Sanchez Cantina, Whitehorse

Canada and the northern US are sorely lacking in good Mexican restaurants. Oh, I had some pretty decent Mexican food in Omak and in White Rock, but the last time I had a thoroughly satisfying Mexican meal was in Savannah back in the spring of 2007. When I noticed a sign for Sanchez Cantina, which claims to be the only authentic Mexican restaurant in the Yukon, I had to go just to see if I would be proven right or wrong about the state of comida Mexicana in Canada.

I ordered a chicken burrito with rice and beans and a pina colada.

The burrito was good; filled with vegetables and perfectly seasoned chicken. The rice was pretty bad, tossed with canned vegetables and topped with a fishy tasting pale tomato sauce. The beans were just that, beans, of the black variety. I like black beans well enough, but a little seasoning would have been nice. The plate also had four lone crispy tortilla chips that were very yummy dipped in the bean sauce. All in all, a ho hum meal.
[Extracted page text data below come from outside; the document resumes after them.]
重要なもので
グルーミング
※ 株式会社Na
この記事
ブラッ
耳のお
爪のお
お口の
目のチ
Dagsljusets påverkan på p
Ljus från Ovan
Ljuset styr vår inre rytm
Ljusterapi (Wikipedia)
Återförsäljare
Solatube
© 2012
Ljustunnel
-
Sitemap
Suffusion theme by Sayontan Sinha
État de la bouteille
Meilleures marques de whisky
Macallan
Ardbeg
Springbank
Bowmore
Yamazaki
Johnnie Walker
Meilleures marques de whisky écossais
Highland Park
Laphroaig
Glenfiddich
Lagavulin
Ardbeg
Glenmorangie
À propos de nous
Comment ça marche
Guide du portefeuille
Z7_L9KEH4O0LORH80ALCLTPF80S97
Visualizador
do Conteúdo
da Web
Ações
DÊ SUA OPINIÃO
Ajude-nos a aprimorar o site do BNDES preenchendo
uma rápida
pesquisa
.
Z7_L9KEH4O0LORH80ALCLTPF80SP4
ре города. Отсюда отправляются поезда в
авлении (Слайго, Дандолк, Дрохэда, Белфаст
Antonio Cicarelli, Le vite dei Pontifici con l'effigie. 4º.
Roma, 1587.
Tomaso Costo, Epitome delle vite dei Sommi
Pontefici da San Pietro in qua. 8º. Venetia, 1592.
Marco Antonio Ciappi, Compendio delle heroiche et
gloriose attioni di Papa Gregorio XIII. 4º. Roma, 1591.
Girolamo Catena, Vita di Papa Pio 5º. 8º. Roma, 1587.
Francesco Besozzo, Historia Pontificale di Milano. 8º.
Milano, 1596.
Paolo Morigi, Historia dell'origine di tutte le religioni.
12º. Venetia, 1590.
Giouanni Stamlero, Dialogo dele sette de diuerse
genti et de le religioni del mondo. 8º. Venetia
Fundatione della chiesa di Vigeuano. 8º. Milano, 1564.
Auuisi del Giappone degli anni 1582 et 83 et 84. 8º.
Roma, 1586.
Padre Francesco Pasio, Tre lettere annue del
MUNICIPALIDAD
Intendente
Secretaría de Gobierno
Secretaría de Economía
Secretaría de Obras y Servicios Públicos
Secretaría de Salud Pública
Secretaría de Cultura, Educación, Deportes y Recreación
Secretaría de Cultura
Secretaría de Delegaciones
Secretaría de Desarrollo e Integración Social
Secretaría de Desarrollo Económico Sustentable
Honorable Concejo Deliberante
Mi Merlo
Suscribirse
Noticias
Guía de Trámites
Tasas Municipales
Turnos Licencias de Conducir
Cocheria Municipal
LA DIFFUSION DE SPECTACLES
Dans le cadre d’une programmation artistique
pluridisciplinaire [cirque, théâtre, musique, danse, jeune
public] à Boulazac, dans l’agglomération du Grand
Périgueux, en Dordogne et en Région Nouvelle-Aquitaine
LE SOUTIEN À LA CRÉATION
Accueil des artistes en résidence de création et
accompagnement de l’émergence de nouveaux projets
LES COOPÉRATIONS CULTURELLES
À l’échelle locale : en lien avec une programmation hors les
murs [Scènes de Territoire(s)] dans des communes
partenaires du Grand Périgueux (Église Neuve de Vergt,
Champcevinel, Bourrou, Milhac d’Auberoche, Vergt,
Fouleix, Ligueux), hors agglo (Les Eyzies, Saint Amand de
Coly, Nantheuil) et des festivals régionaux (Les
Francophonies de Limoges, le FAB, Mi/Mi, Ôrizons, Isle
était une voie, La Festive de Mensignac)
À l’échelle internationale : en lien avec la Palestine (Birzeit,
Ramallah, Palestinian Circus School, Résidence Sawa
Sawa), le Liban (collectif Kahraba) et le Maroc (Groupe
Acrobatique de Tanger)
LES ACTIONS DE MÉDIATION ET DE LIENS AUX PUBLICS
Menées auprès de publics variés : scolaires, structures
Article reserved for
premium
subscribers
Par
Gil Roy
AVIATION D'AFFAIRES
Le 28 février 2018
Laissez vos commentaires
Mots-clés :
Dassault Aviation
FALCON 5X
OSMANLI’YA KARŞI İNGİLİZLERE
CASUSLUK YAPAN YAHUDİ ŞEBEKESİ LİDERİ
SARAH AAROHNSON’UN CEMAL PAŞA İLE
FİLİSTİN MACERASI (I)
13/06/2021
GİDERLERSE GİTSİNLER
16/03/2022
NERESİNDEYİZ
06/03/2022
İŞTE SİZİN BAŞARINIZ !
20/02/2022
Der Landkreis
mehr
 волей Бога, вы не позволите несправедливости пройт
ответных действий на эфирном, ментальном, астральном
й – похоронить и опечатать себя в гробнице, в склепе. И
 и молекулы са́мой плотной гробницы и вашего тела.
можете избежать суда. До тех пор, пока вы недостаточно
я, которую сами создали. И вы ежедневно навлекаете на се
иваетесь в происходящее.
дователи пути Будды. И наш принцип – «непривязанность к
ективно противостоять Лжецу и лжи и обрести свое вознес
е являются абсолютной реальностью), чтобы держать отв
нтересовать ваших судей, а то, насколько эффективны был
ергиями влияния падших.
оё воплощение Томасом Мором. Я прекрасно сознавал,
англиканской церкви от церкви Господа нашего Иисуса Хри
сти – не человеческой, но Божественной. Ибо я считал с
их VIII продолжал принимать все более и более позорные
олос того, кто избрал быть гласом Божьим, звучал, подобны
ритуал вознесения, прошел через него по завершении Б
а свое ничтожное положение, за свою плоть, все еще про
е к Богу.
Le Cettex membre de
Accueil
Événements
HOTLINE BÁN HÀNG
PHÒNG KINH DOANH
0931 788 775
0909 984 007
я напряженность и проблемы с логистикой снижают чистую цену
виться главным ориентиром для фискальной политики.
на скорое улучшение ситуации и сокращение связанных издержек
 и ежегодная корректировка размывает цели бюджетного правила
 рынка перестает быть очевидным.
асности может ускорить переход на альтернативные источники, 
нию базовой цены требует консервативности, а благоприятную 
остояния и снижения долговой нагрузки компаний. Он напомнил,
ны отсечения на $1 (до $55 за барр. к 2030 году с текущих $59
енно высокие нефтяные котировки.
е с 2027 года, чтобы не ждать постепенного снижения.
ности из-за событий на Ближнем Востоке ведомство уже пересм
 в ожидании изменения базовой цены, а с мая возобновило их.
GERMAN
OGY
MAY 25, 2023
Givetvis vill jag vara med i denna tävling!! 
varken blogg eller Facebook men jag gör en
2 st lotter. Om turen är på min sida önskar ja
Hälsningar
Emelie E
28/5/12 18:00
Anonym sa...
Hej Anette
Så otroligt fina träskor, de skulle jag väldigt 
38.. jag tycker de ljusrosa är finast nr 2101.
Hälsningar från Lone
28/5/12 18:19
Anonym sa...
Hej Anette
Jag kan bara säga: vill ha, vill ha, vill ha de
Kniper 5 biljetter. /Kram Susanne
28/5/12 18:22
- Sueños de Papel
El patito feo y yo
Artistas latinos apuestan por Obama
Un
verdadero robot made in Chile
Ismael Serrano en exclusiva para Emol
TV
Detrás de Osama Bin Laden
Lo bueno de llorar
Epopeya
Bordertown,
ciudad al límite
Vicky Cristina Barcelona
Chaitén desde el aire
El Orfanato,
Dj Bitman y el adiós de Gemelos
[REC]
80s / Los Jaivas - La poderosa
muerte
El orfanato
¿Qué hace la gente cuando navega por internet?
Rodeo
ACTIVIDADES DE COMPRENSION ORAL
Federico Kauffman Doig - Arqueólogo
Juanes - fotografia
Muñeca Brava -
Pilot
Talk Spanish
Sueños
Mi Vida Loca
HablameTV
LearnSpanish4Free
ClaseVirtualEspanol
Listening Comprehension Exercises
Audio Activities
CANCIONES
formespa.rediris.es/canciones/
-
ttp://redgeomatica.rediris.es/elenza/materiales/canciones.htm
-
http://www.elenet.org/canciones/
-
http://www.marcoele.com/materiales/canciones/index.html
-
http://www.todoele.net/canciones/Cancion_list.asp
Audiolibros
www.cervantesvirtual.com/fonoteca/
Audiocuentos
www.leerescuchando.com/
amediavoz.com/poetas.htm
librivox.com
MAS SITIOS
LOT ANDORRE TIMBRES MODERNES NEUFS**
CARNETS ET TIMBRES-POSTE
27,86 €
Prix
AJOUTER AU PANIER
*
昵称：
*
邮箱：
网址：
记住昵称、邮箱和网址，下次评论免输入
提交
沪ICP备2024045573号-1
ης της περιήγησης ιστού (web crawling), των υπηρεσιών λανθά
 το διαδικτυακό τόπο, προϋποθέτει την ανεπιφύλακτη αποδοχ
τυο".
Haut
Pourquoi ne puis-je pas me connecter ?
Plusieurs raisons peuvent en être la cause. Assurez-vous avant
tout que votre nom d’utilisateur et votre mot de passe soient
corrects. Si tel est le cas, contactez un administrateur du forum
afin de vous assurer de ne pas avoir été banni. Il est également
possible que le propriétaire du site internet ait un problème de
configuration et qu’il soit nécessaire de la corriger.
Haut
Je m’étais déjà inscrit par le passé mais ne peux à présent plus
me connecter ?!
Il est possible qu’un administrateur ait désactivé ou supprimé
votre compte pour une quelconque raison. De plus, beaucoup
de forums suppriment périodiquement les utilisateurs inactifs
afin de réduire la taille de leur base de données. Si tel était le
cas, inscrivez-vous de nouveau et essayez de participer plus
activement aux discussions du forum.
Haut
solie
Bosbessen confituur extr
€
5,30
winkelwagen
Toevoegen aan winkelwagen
The pina colada, however, was excellent, the best I’ve ever had. You could taste the pineapple, the coconut, and the rum. I wasn’t too sure at first if I liked the liberal sprinkling of cinnamon over the frothy concoction, but it didn’t take long to win me over since I’m a huge fan of cinnamon.

I wouldn’t go back to Sanchez Cantina, not even for a pina colada, because the service was horrendous. I might as well have been invisible once I received my food. No one ever came to see if I needed anything and after several minutes of trying to flag down a server so I could get the check, I ended up going to the cash and standing there for several minutes while the guy at the cash mixed drinks without even acknowledging my presence.

When I was was finally able to pay, I did something I’ve only done three times before in my life at a restaurant: I didn’t tip. I’m normally a very good tipper, 20% to 25% is common for me for good to exellent service while bad to okay service gets 15%. It’s so rare for me to tip poorly, much less not at all, that I actually remember when I haven’t: at the Day’s Inn restaurant in New Jersey where I stayed when I visited NYC in 1996, at the restaurant at the Smithsonian in DC in 1997, and at the Royal Oak (Ottawa U Campus) in Ottawa in 1999!

I cannot recommend Sanchez Cantina. My quest for good Canadian Mexican food continues. Darn.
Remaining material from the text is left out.